By Sherry Qin
Seres Group's shares fell sharply in their Hong Kong trading debut, following the Chinese automaker's lackluster third-quarter results and a broader selloff sparked by Wall Street's losses overnight.
Seres's shares declined 4% on early Wednesday from its listing price of 131.50 Hong Kong dollars. The Chongqing-based company, which is already listed in Shanghai, raised 14.28 billion Hong Kong dollars in gross proceeds, equivalent to US$1.84 billion, by issuing 108.6 million shares.

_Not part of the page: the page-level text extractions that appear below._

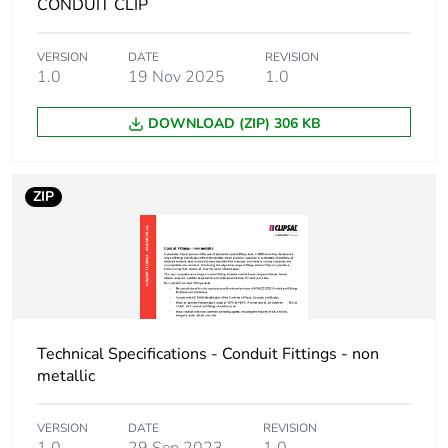
CONDUIT CLIP
Package 1
1.4 cm
VERSION
DATE
REVISION
width
1.0
19 Nov 2025
1.0
Package 1
4 cm
DOWNLOAD (ZIP) 306 KB
length
Package 1
3.600 g
ZIP
weight
Unit type of
BB1
package 2
Number of units
100
Technical Specifications - Conduit Fittings - non
in package 2
metallic
Package 2
8.9 cm
VERSION
DATE
REVISION
height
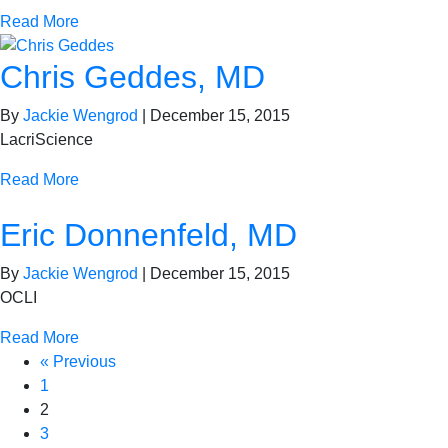
Read More
Chris Geddes, MD
By
Jackie Wengrod
|
December 15, 2015
LacriScience
Read More
Eric Donnenfeld, MD
By
Jackie Wengrod
|
December 15, 2015
OCLI
Read More
« Previous
1
2
3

Seres, which started as an assembler of budget minivans, has transformed into an electric-vehicle maker, leveraging its partnership with tech giant Huawei Technologies for in-car software and assisted driving. Its luxury EV brand, Aito, is one of the most popular high-end EV brands in China.

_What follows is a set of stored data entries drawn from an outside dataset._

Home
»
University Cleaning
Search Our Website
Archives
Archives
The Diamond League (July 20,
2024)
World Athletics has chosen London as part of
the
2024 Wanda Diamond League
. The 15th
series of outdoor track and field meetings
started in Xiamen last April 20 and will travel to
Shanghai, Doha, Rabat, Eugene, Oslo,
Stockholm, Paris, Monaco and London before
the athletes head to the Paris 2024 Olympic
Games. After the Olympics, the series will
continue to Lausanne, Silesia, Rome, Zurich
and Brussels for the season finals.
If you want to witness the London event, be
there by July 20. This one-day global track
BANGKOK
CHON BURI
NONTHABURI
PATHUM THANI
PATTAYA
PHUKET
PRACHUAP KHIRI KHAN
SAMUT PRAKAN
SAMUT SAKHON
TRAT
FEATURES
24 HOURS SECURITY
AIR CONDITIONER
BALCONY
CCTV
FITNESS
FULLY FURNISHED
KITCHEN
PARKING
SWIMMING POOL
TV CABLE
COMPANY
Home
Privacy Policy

Its 2024 revenue more than quadrupled to 145.1 billion yuan, equivalent to $20.37 billion. Seres also turned profitable last year, reporting net income of 5.9 billion yuan.

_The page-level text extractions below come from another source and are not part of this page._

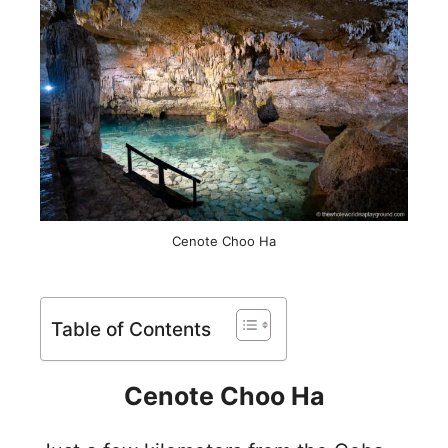
Cenote Choo Ha
Table of Contents
Cenote Choo Ha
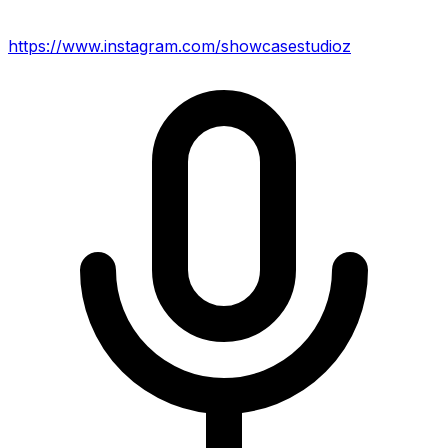
https://www.instagram.com/showcasestudioz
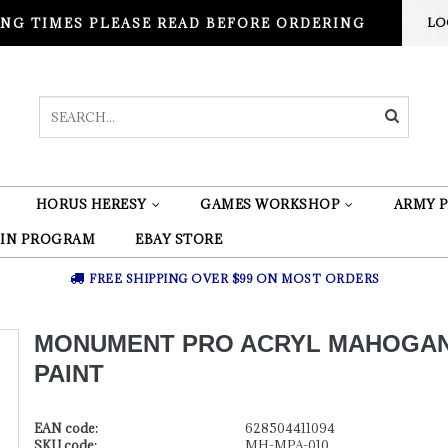
NG TIMES PLEASE READ BEFORE ORDERING
LO
HORUS HERESY
GAMES WORKSHOP
ARMY P
 IN PROGRAM
EBAY STORE
FREE SHIPPING OVER $99 ON MOST ORDERS
MONUMENT PRO ACRYL MAHOGA
PAINT
EAN code:
628504411094
SKU code:
MH-MPA-010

However, Citi recently downgraded Seres's Shanghai-listed stocks to neutral from buy, after its third-quarter profit came in below market consensus due to a decline in operational expenditure efficiency.
"Seres's golden age could be coming to an end from early 2026," as it is entering the low season for car sales in first-quarter with increased downside risks on margin trends and strong competition from its peers, Citi analysts said in a note.
Separately, chief executives of Wall Street banks warned of a market correction of more than 10% over the next two years at an investment summit in Hong Kong on Tuesday, sending U.S. stocks lower overnight.
Hong Kong stocks tracked Wall Street's losses, with the Hang Seng Index shedding 0.8% and the Hang Seng Tech Index dropping 1.6% in morning trading Wednesday.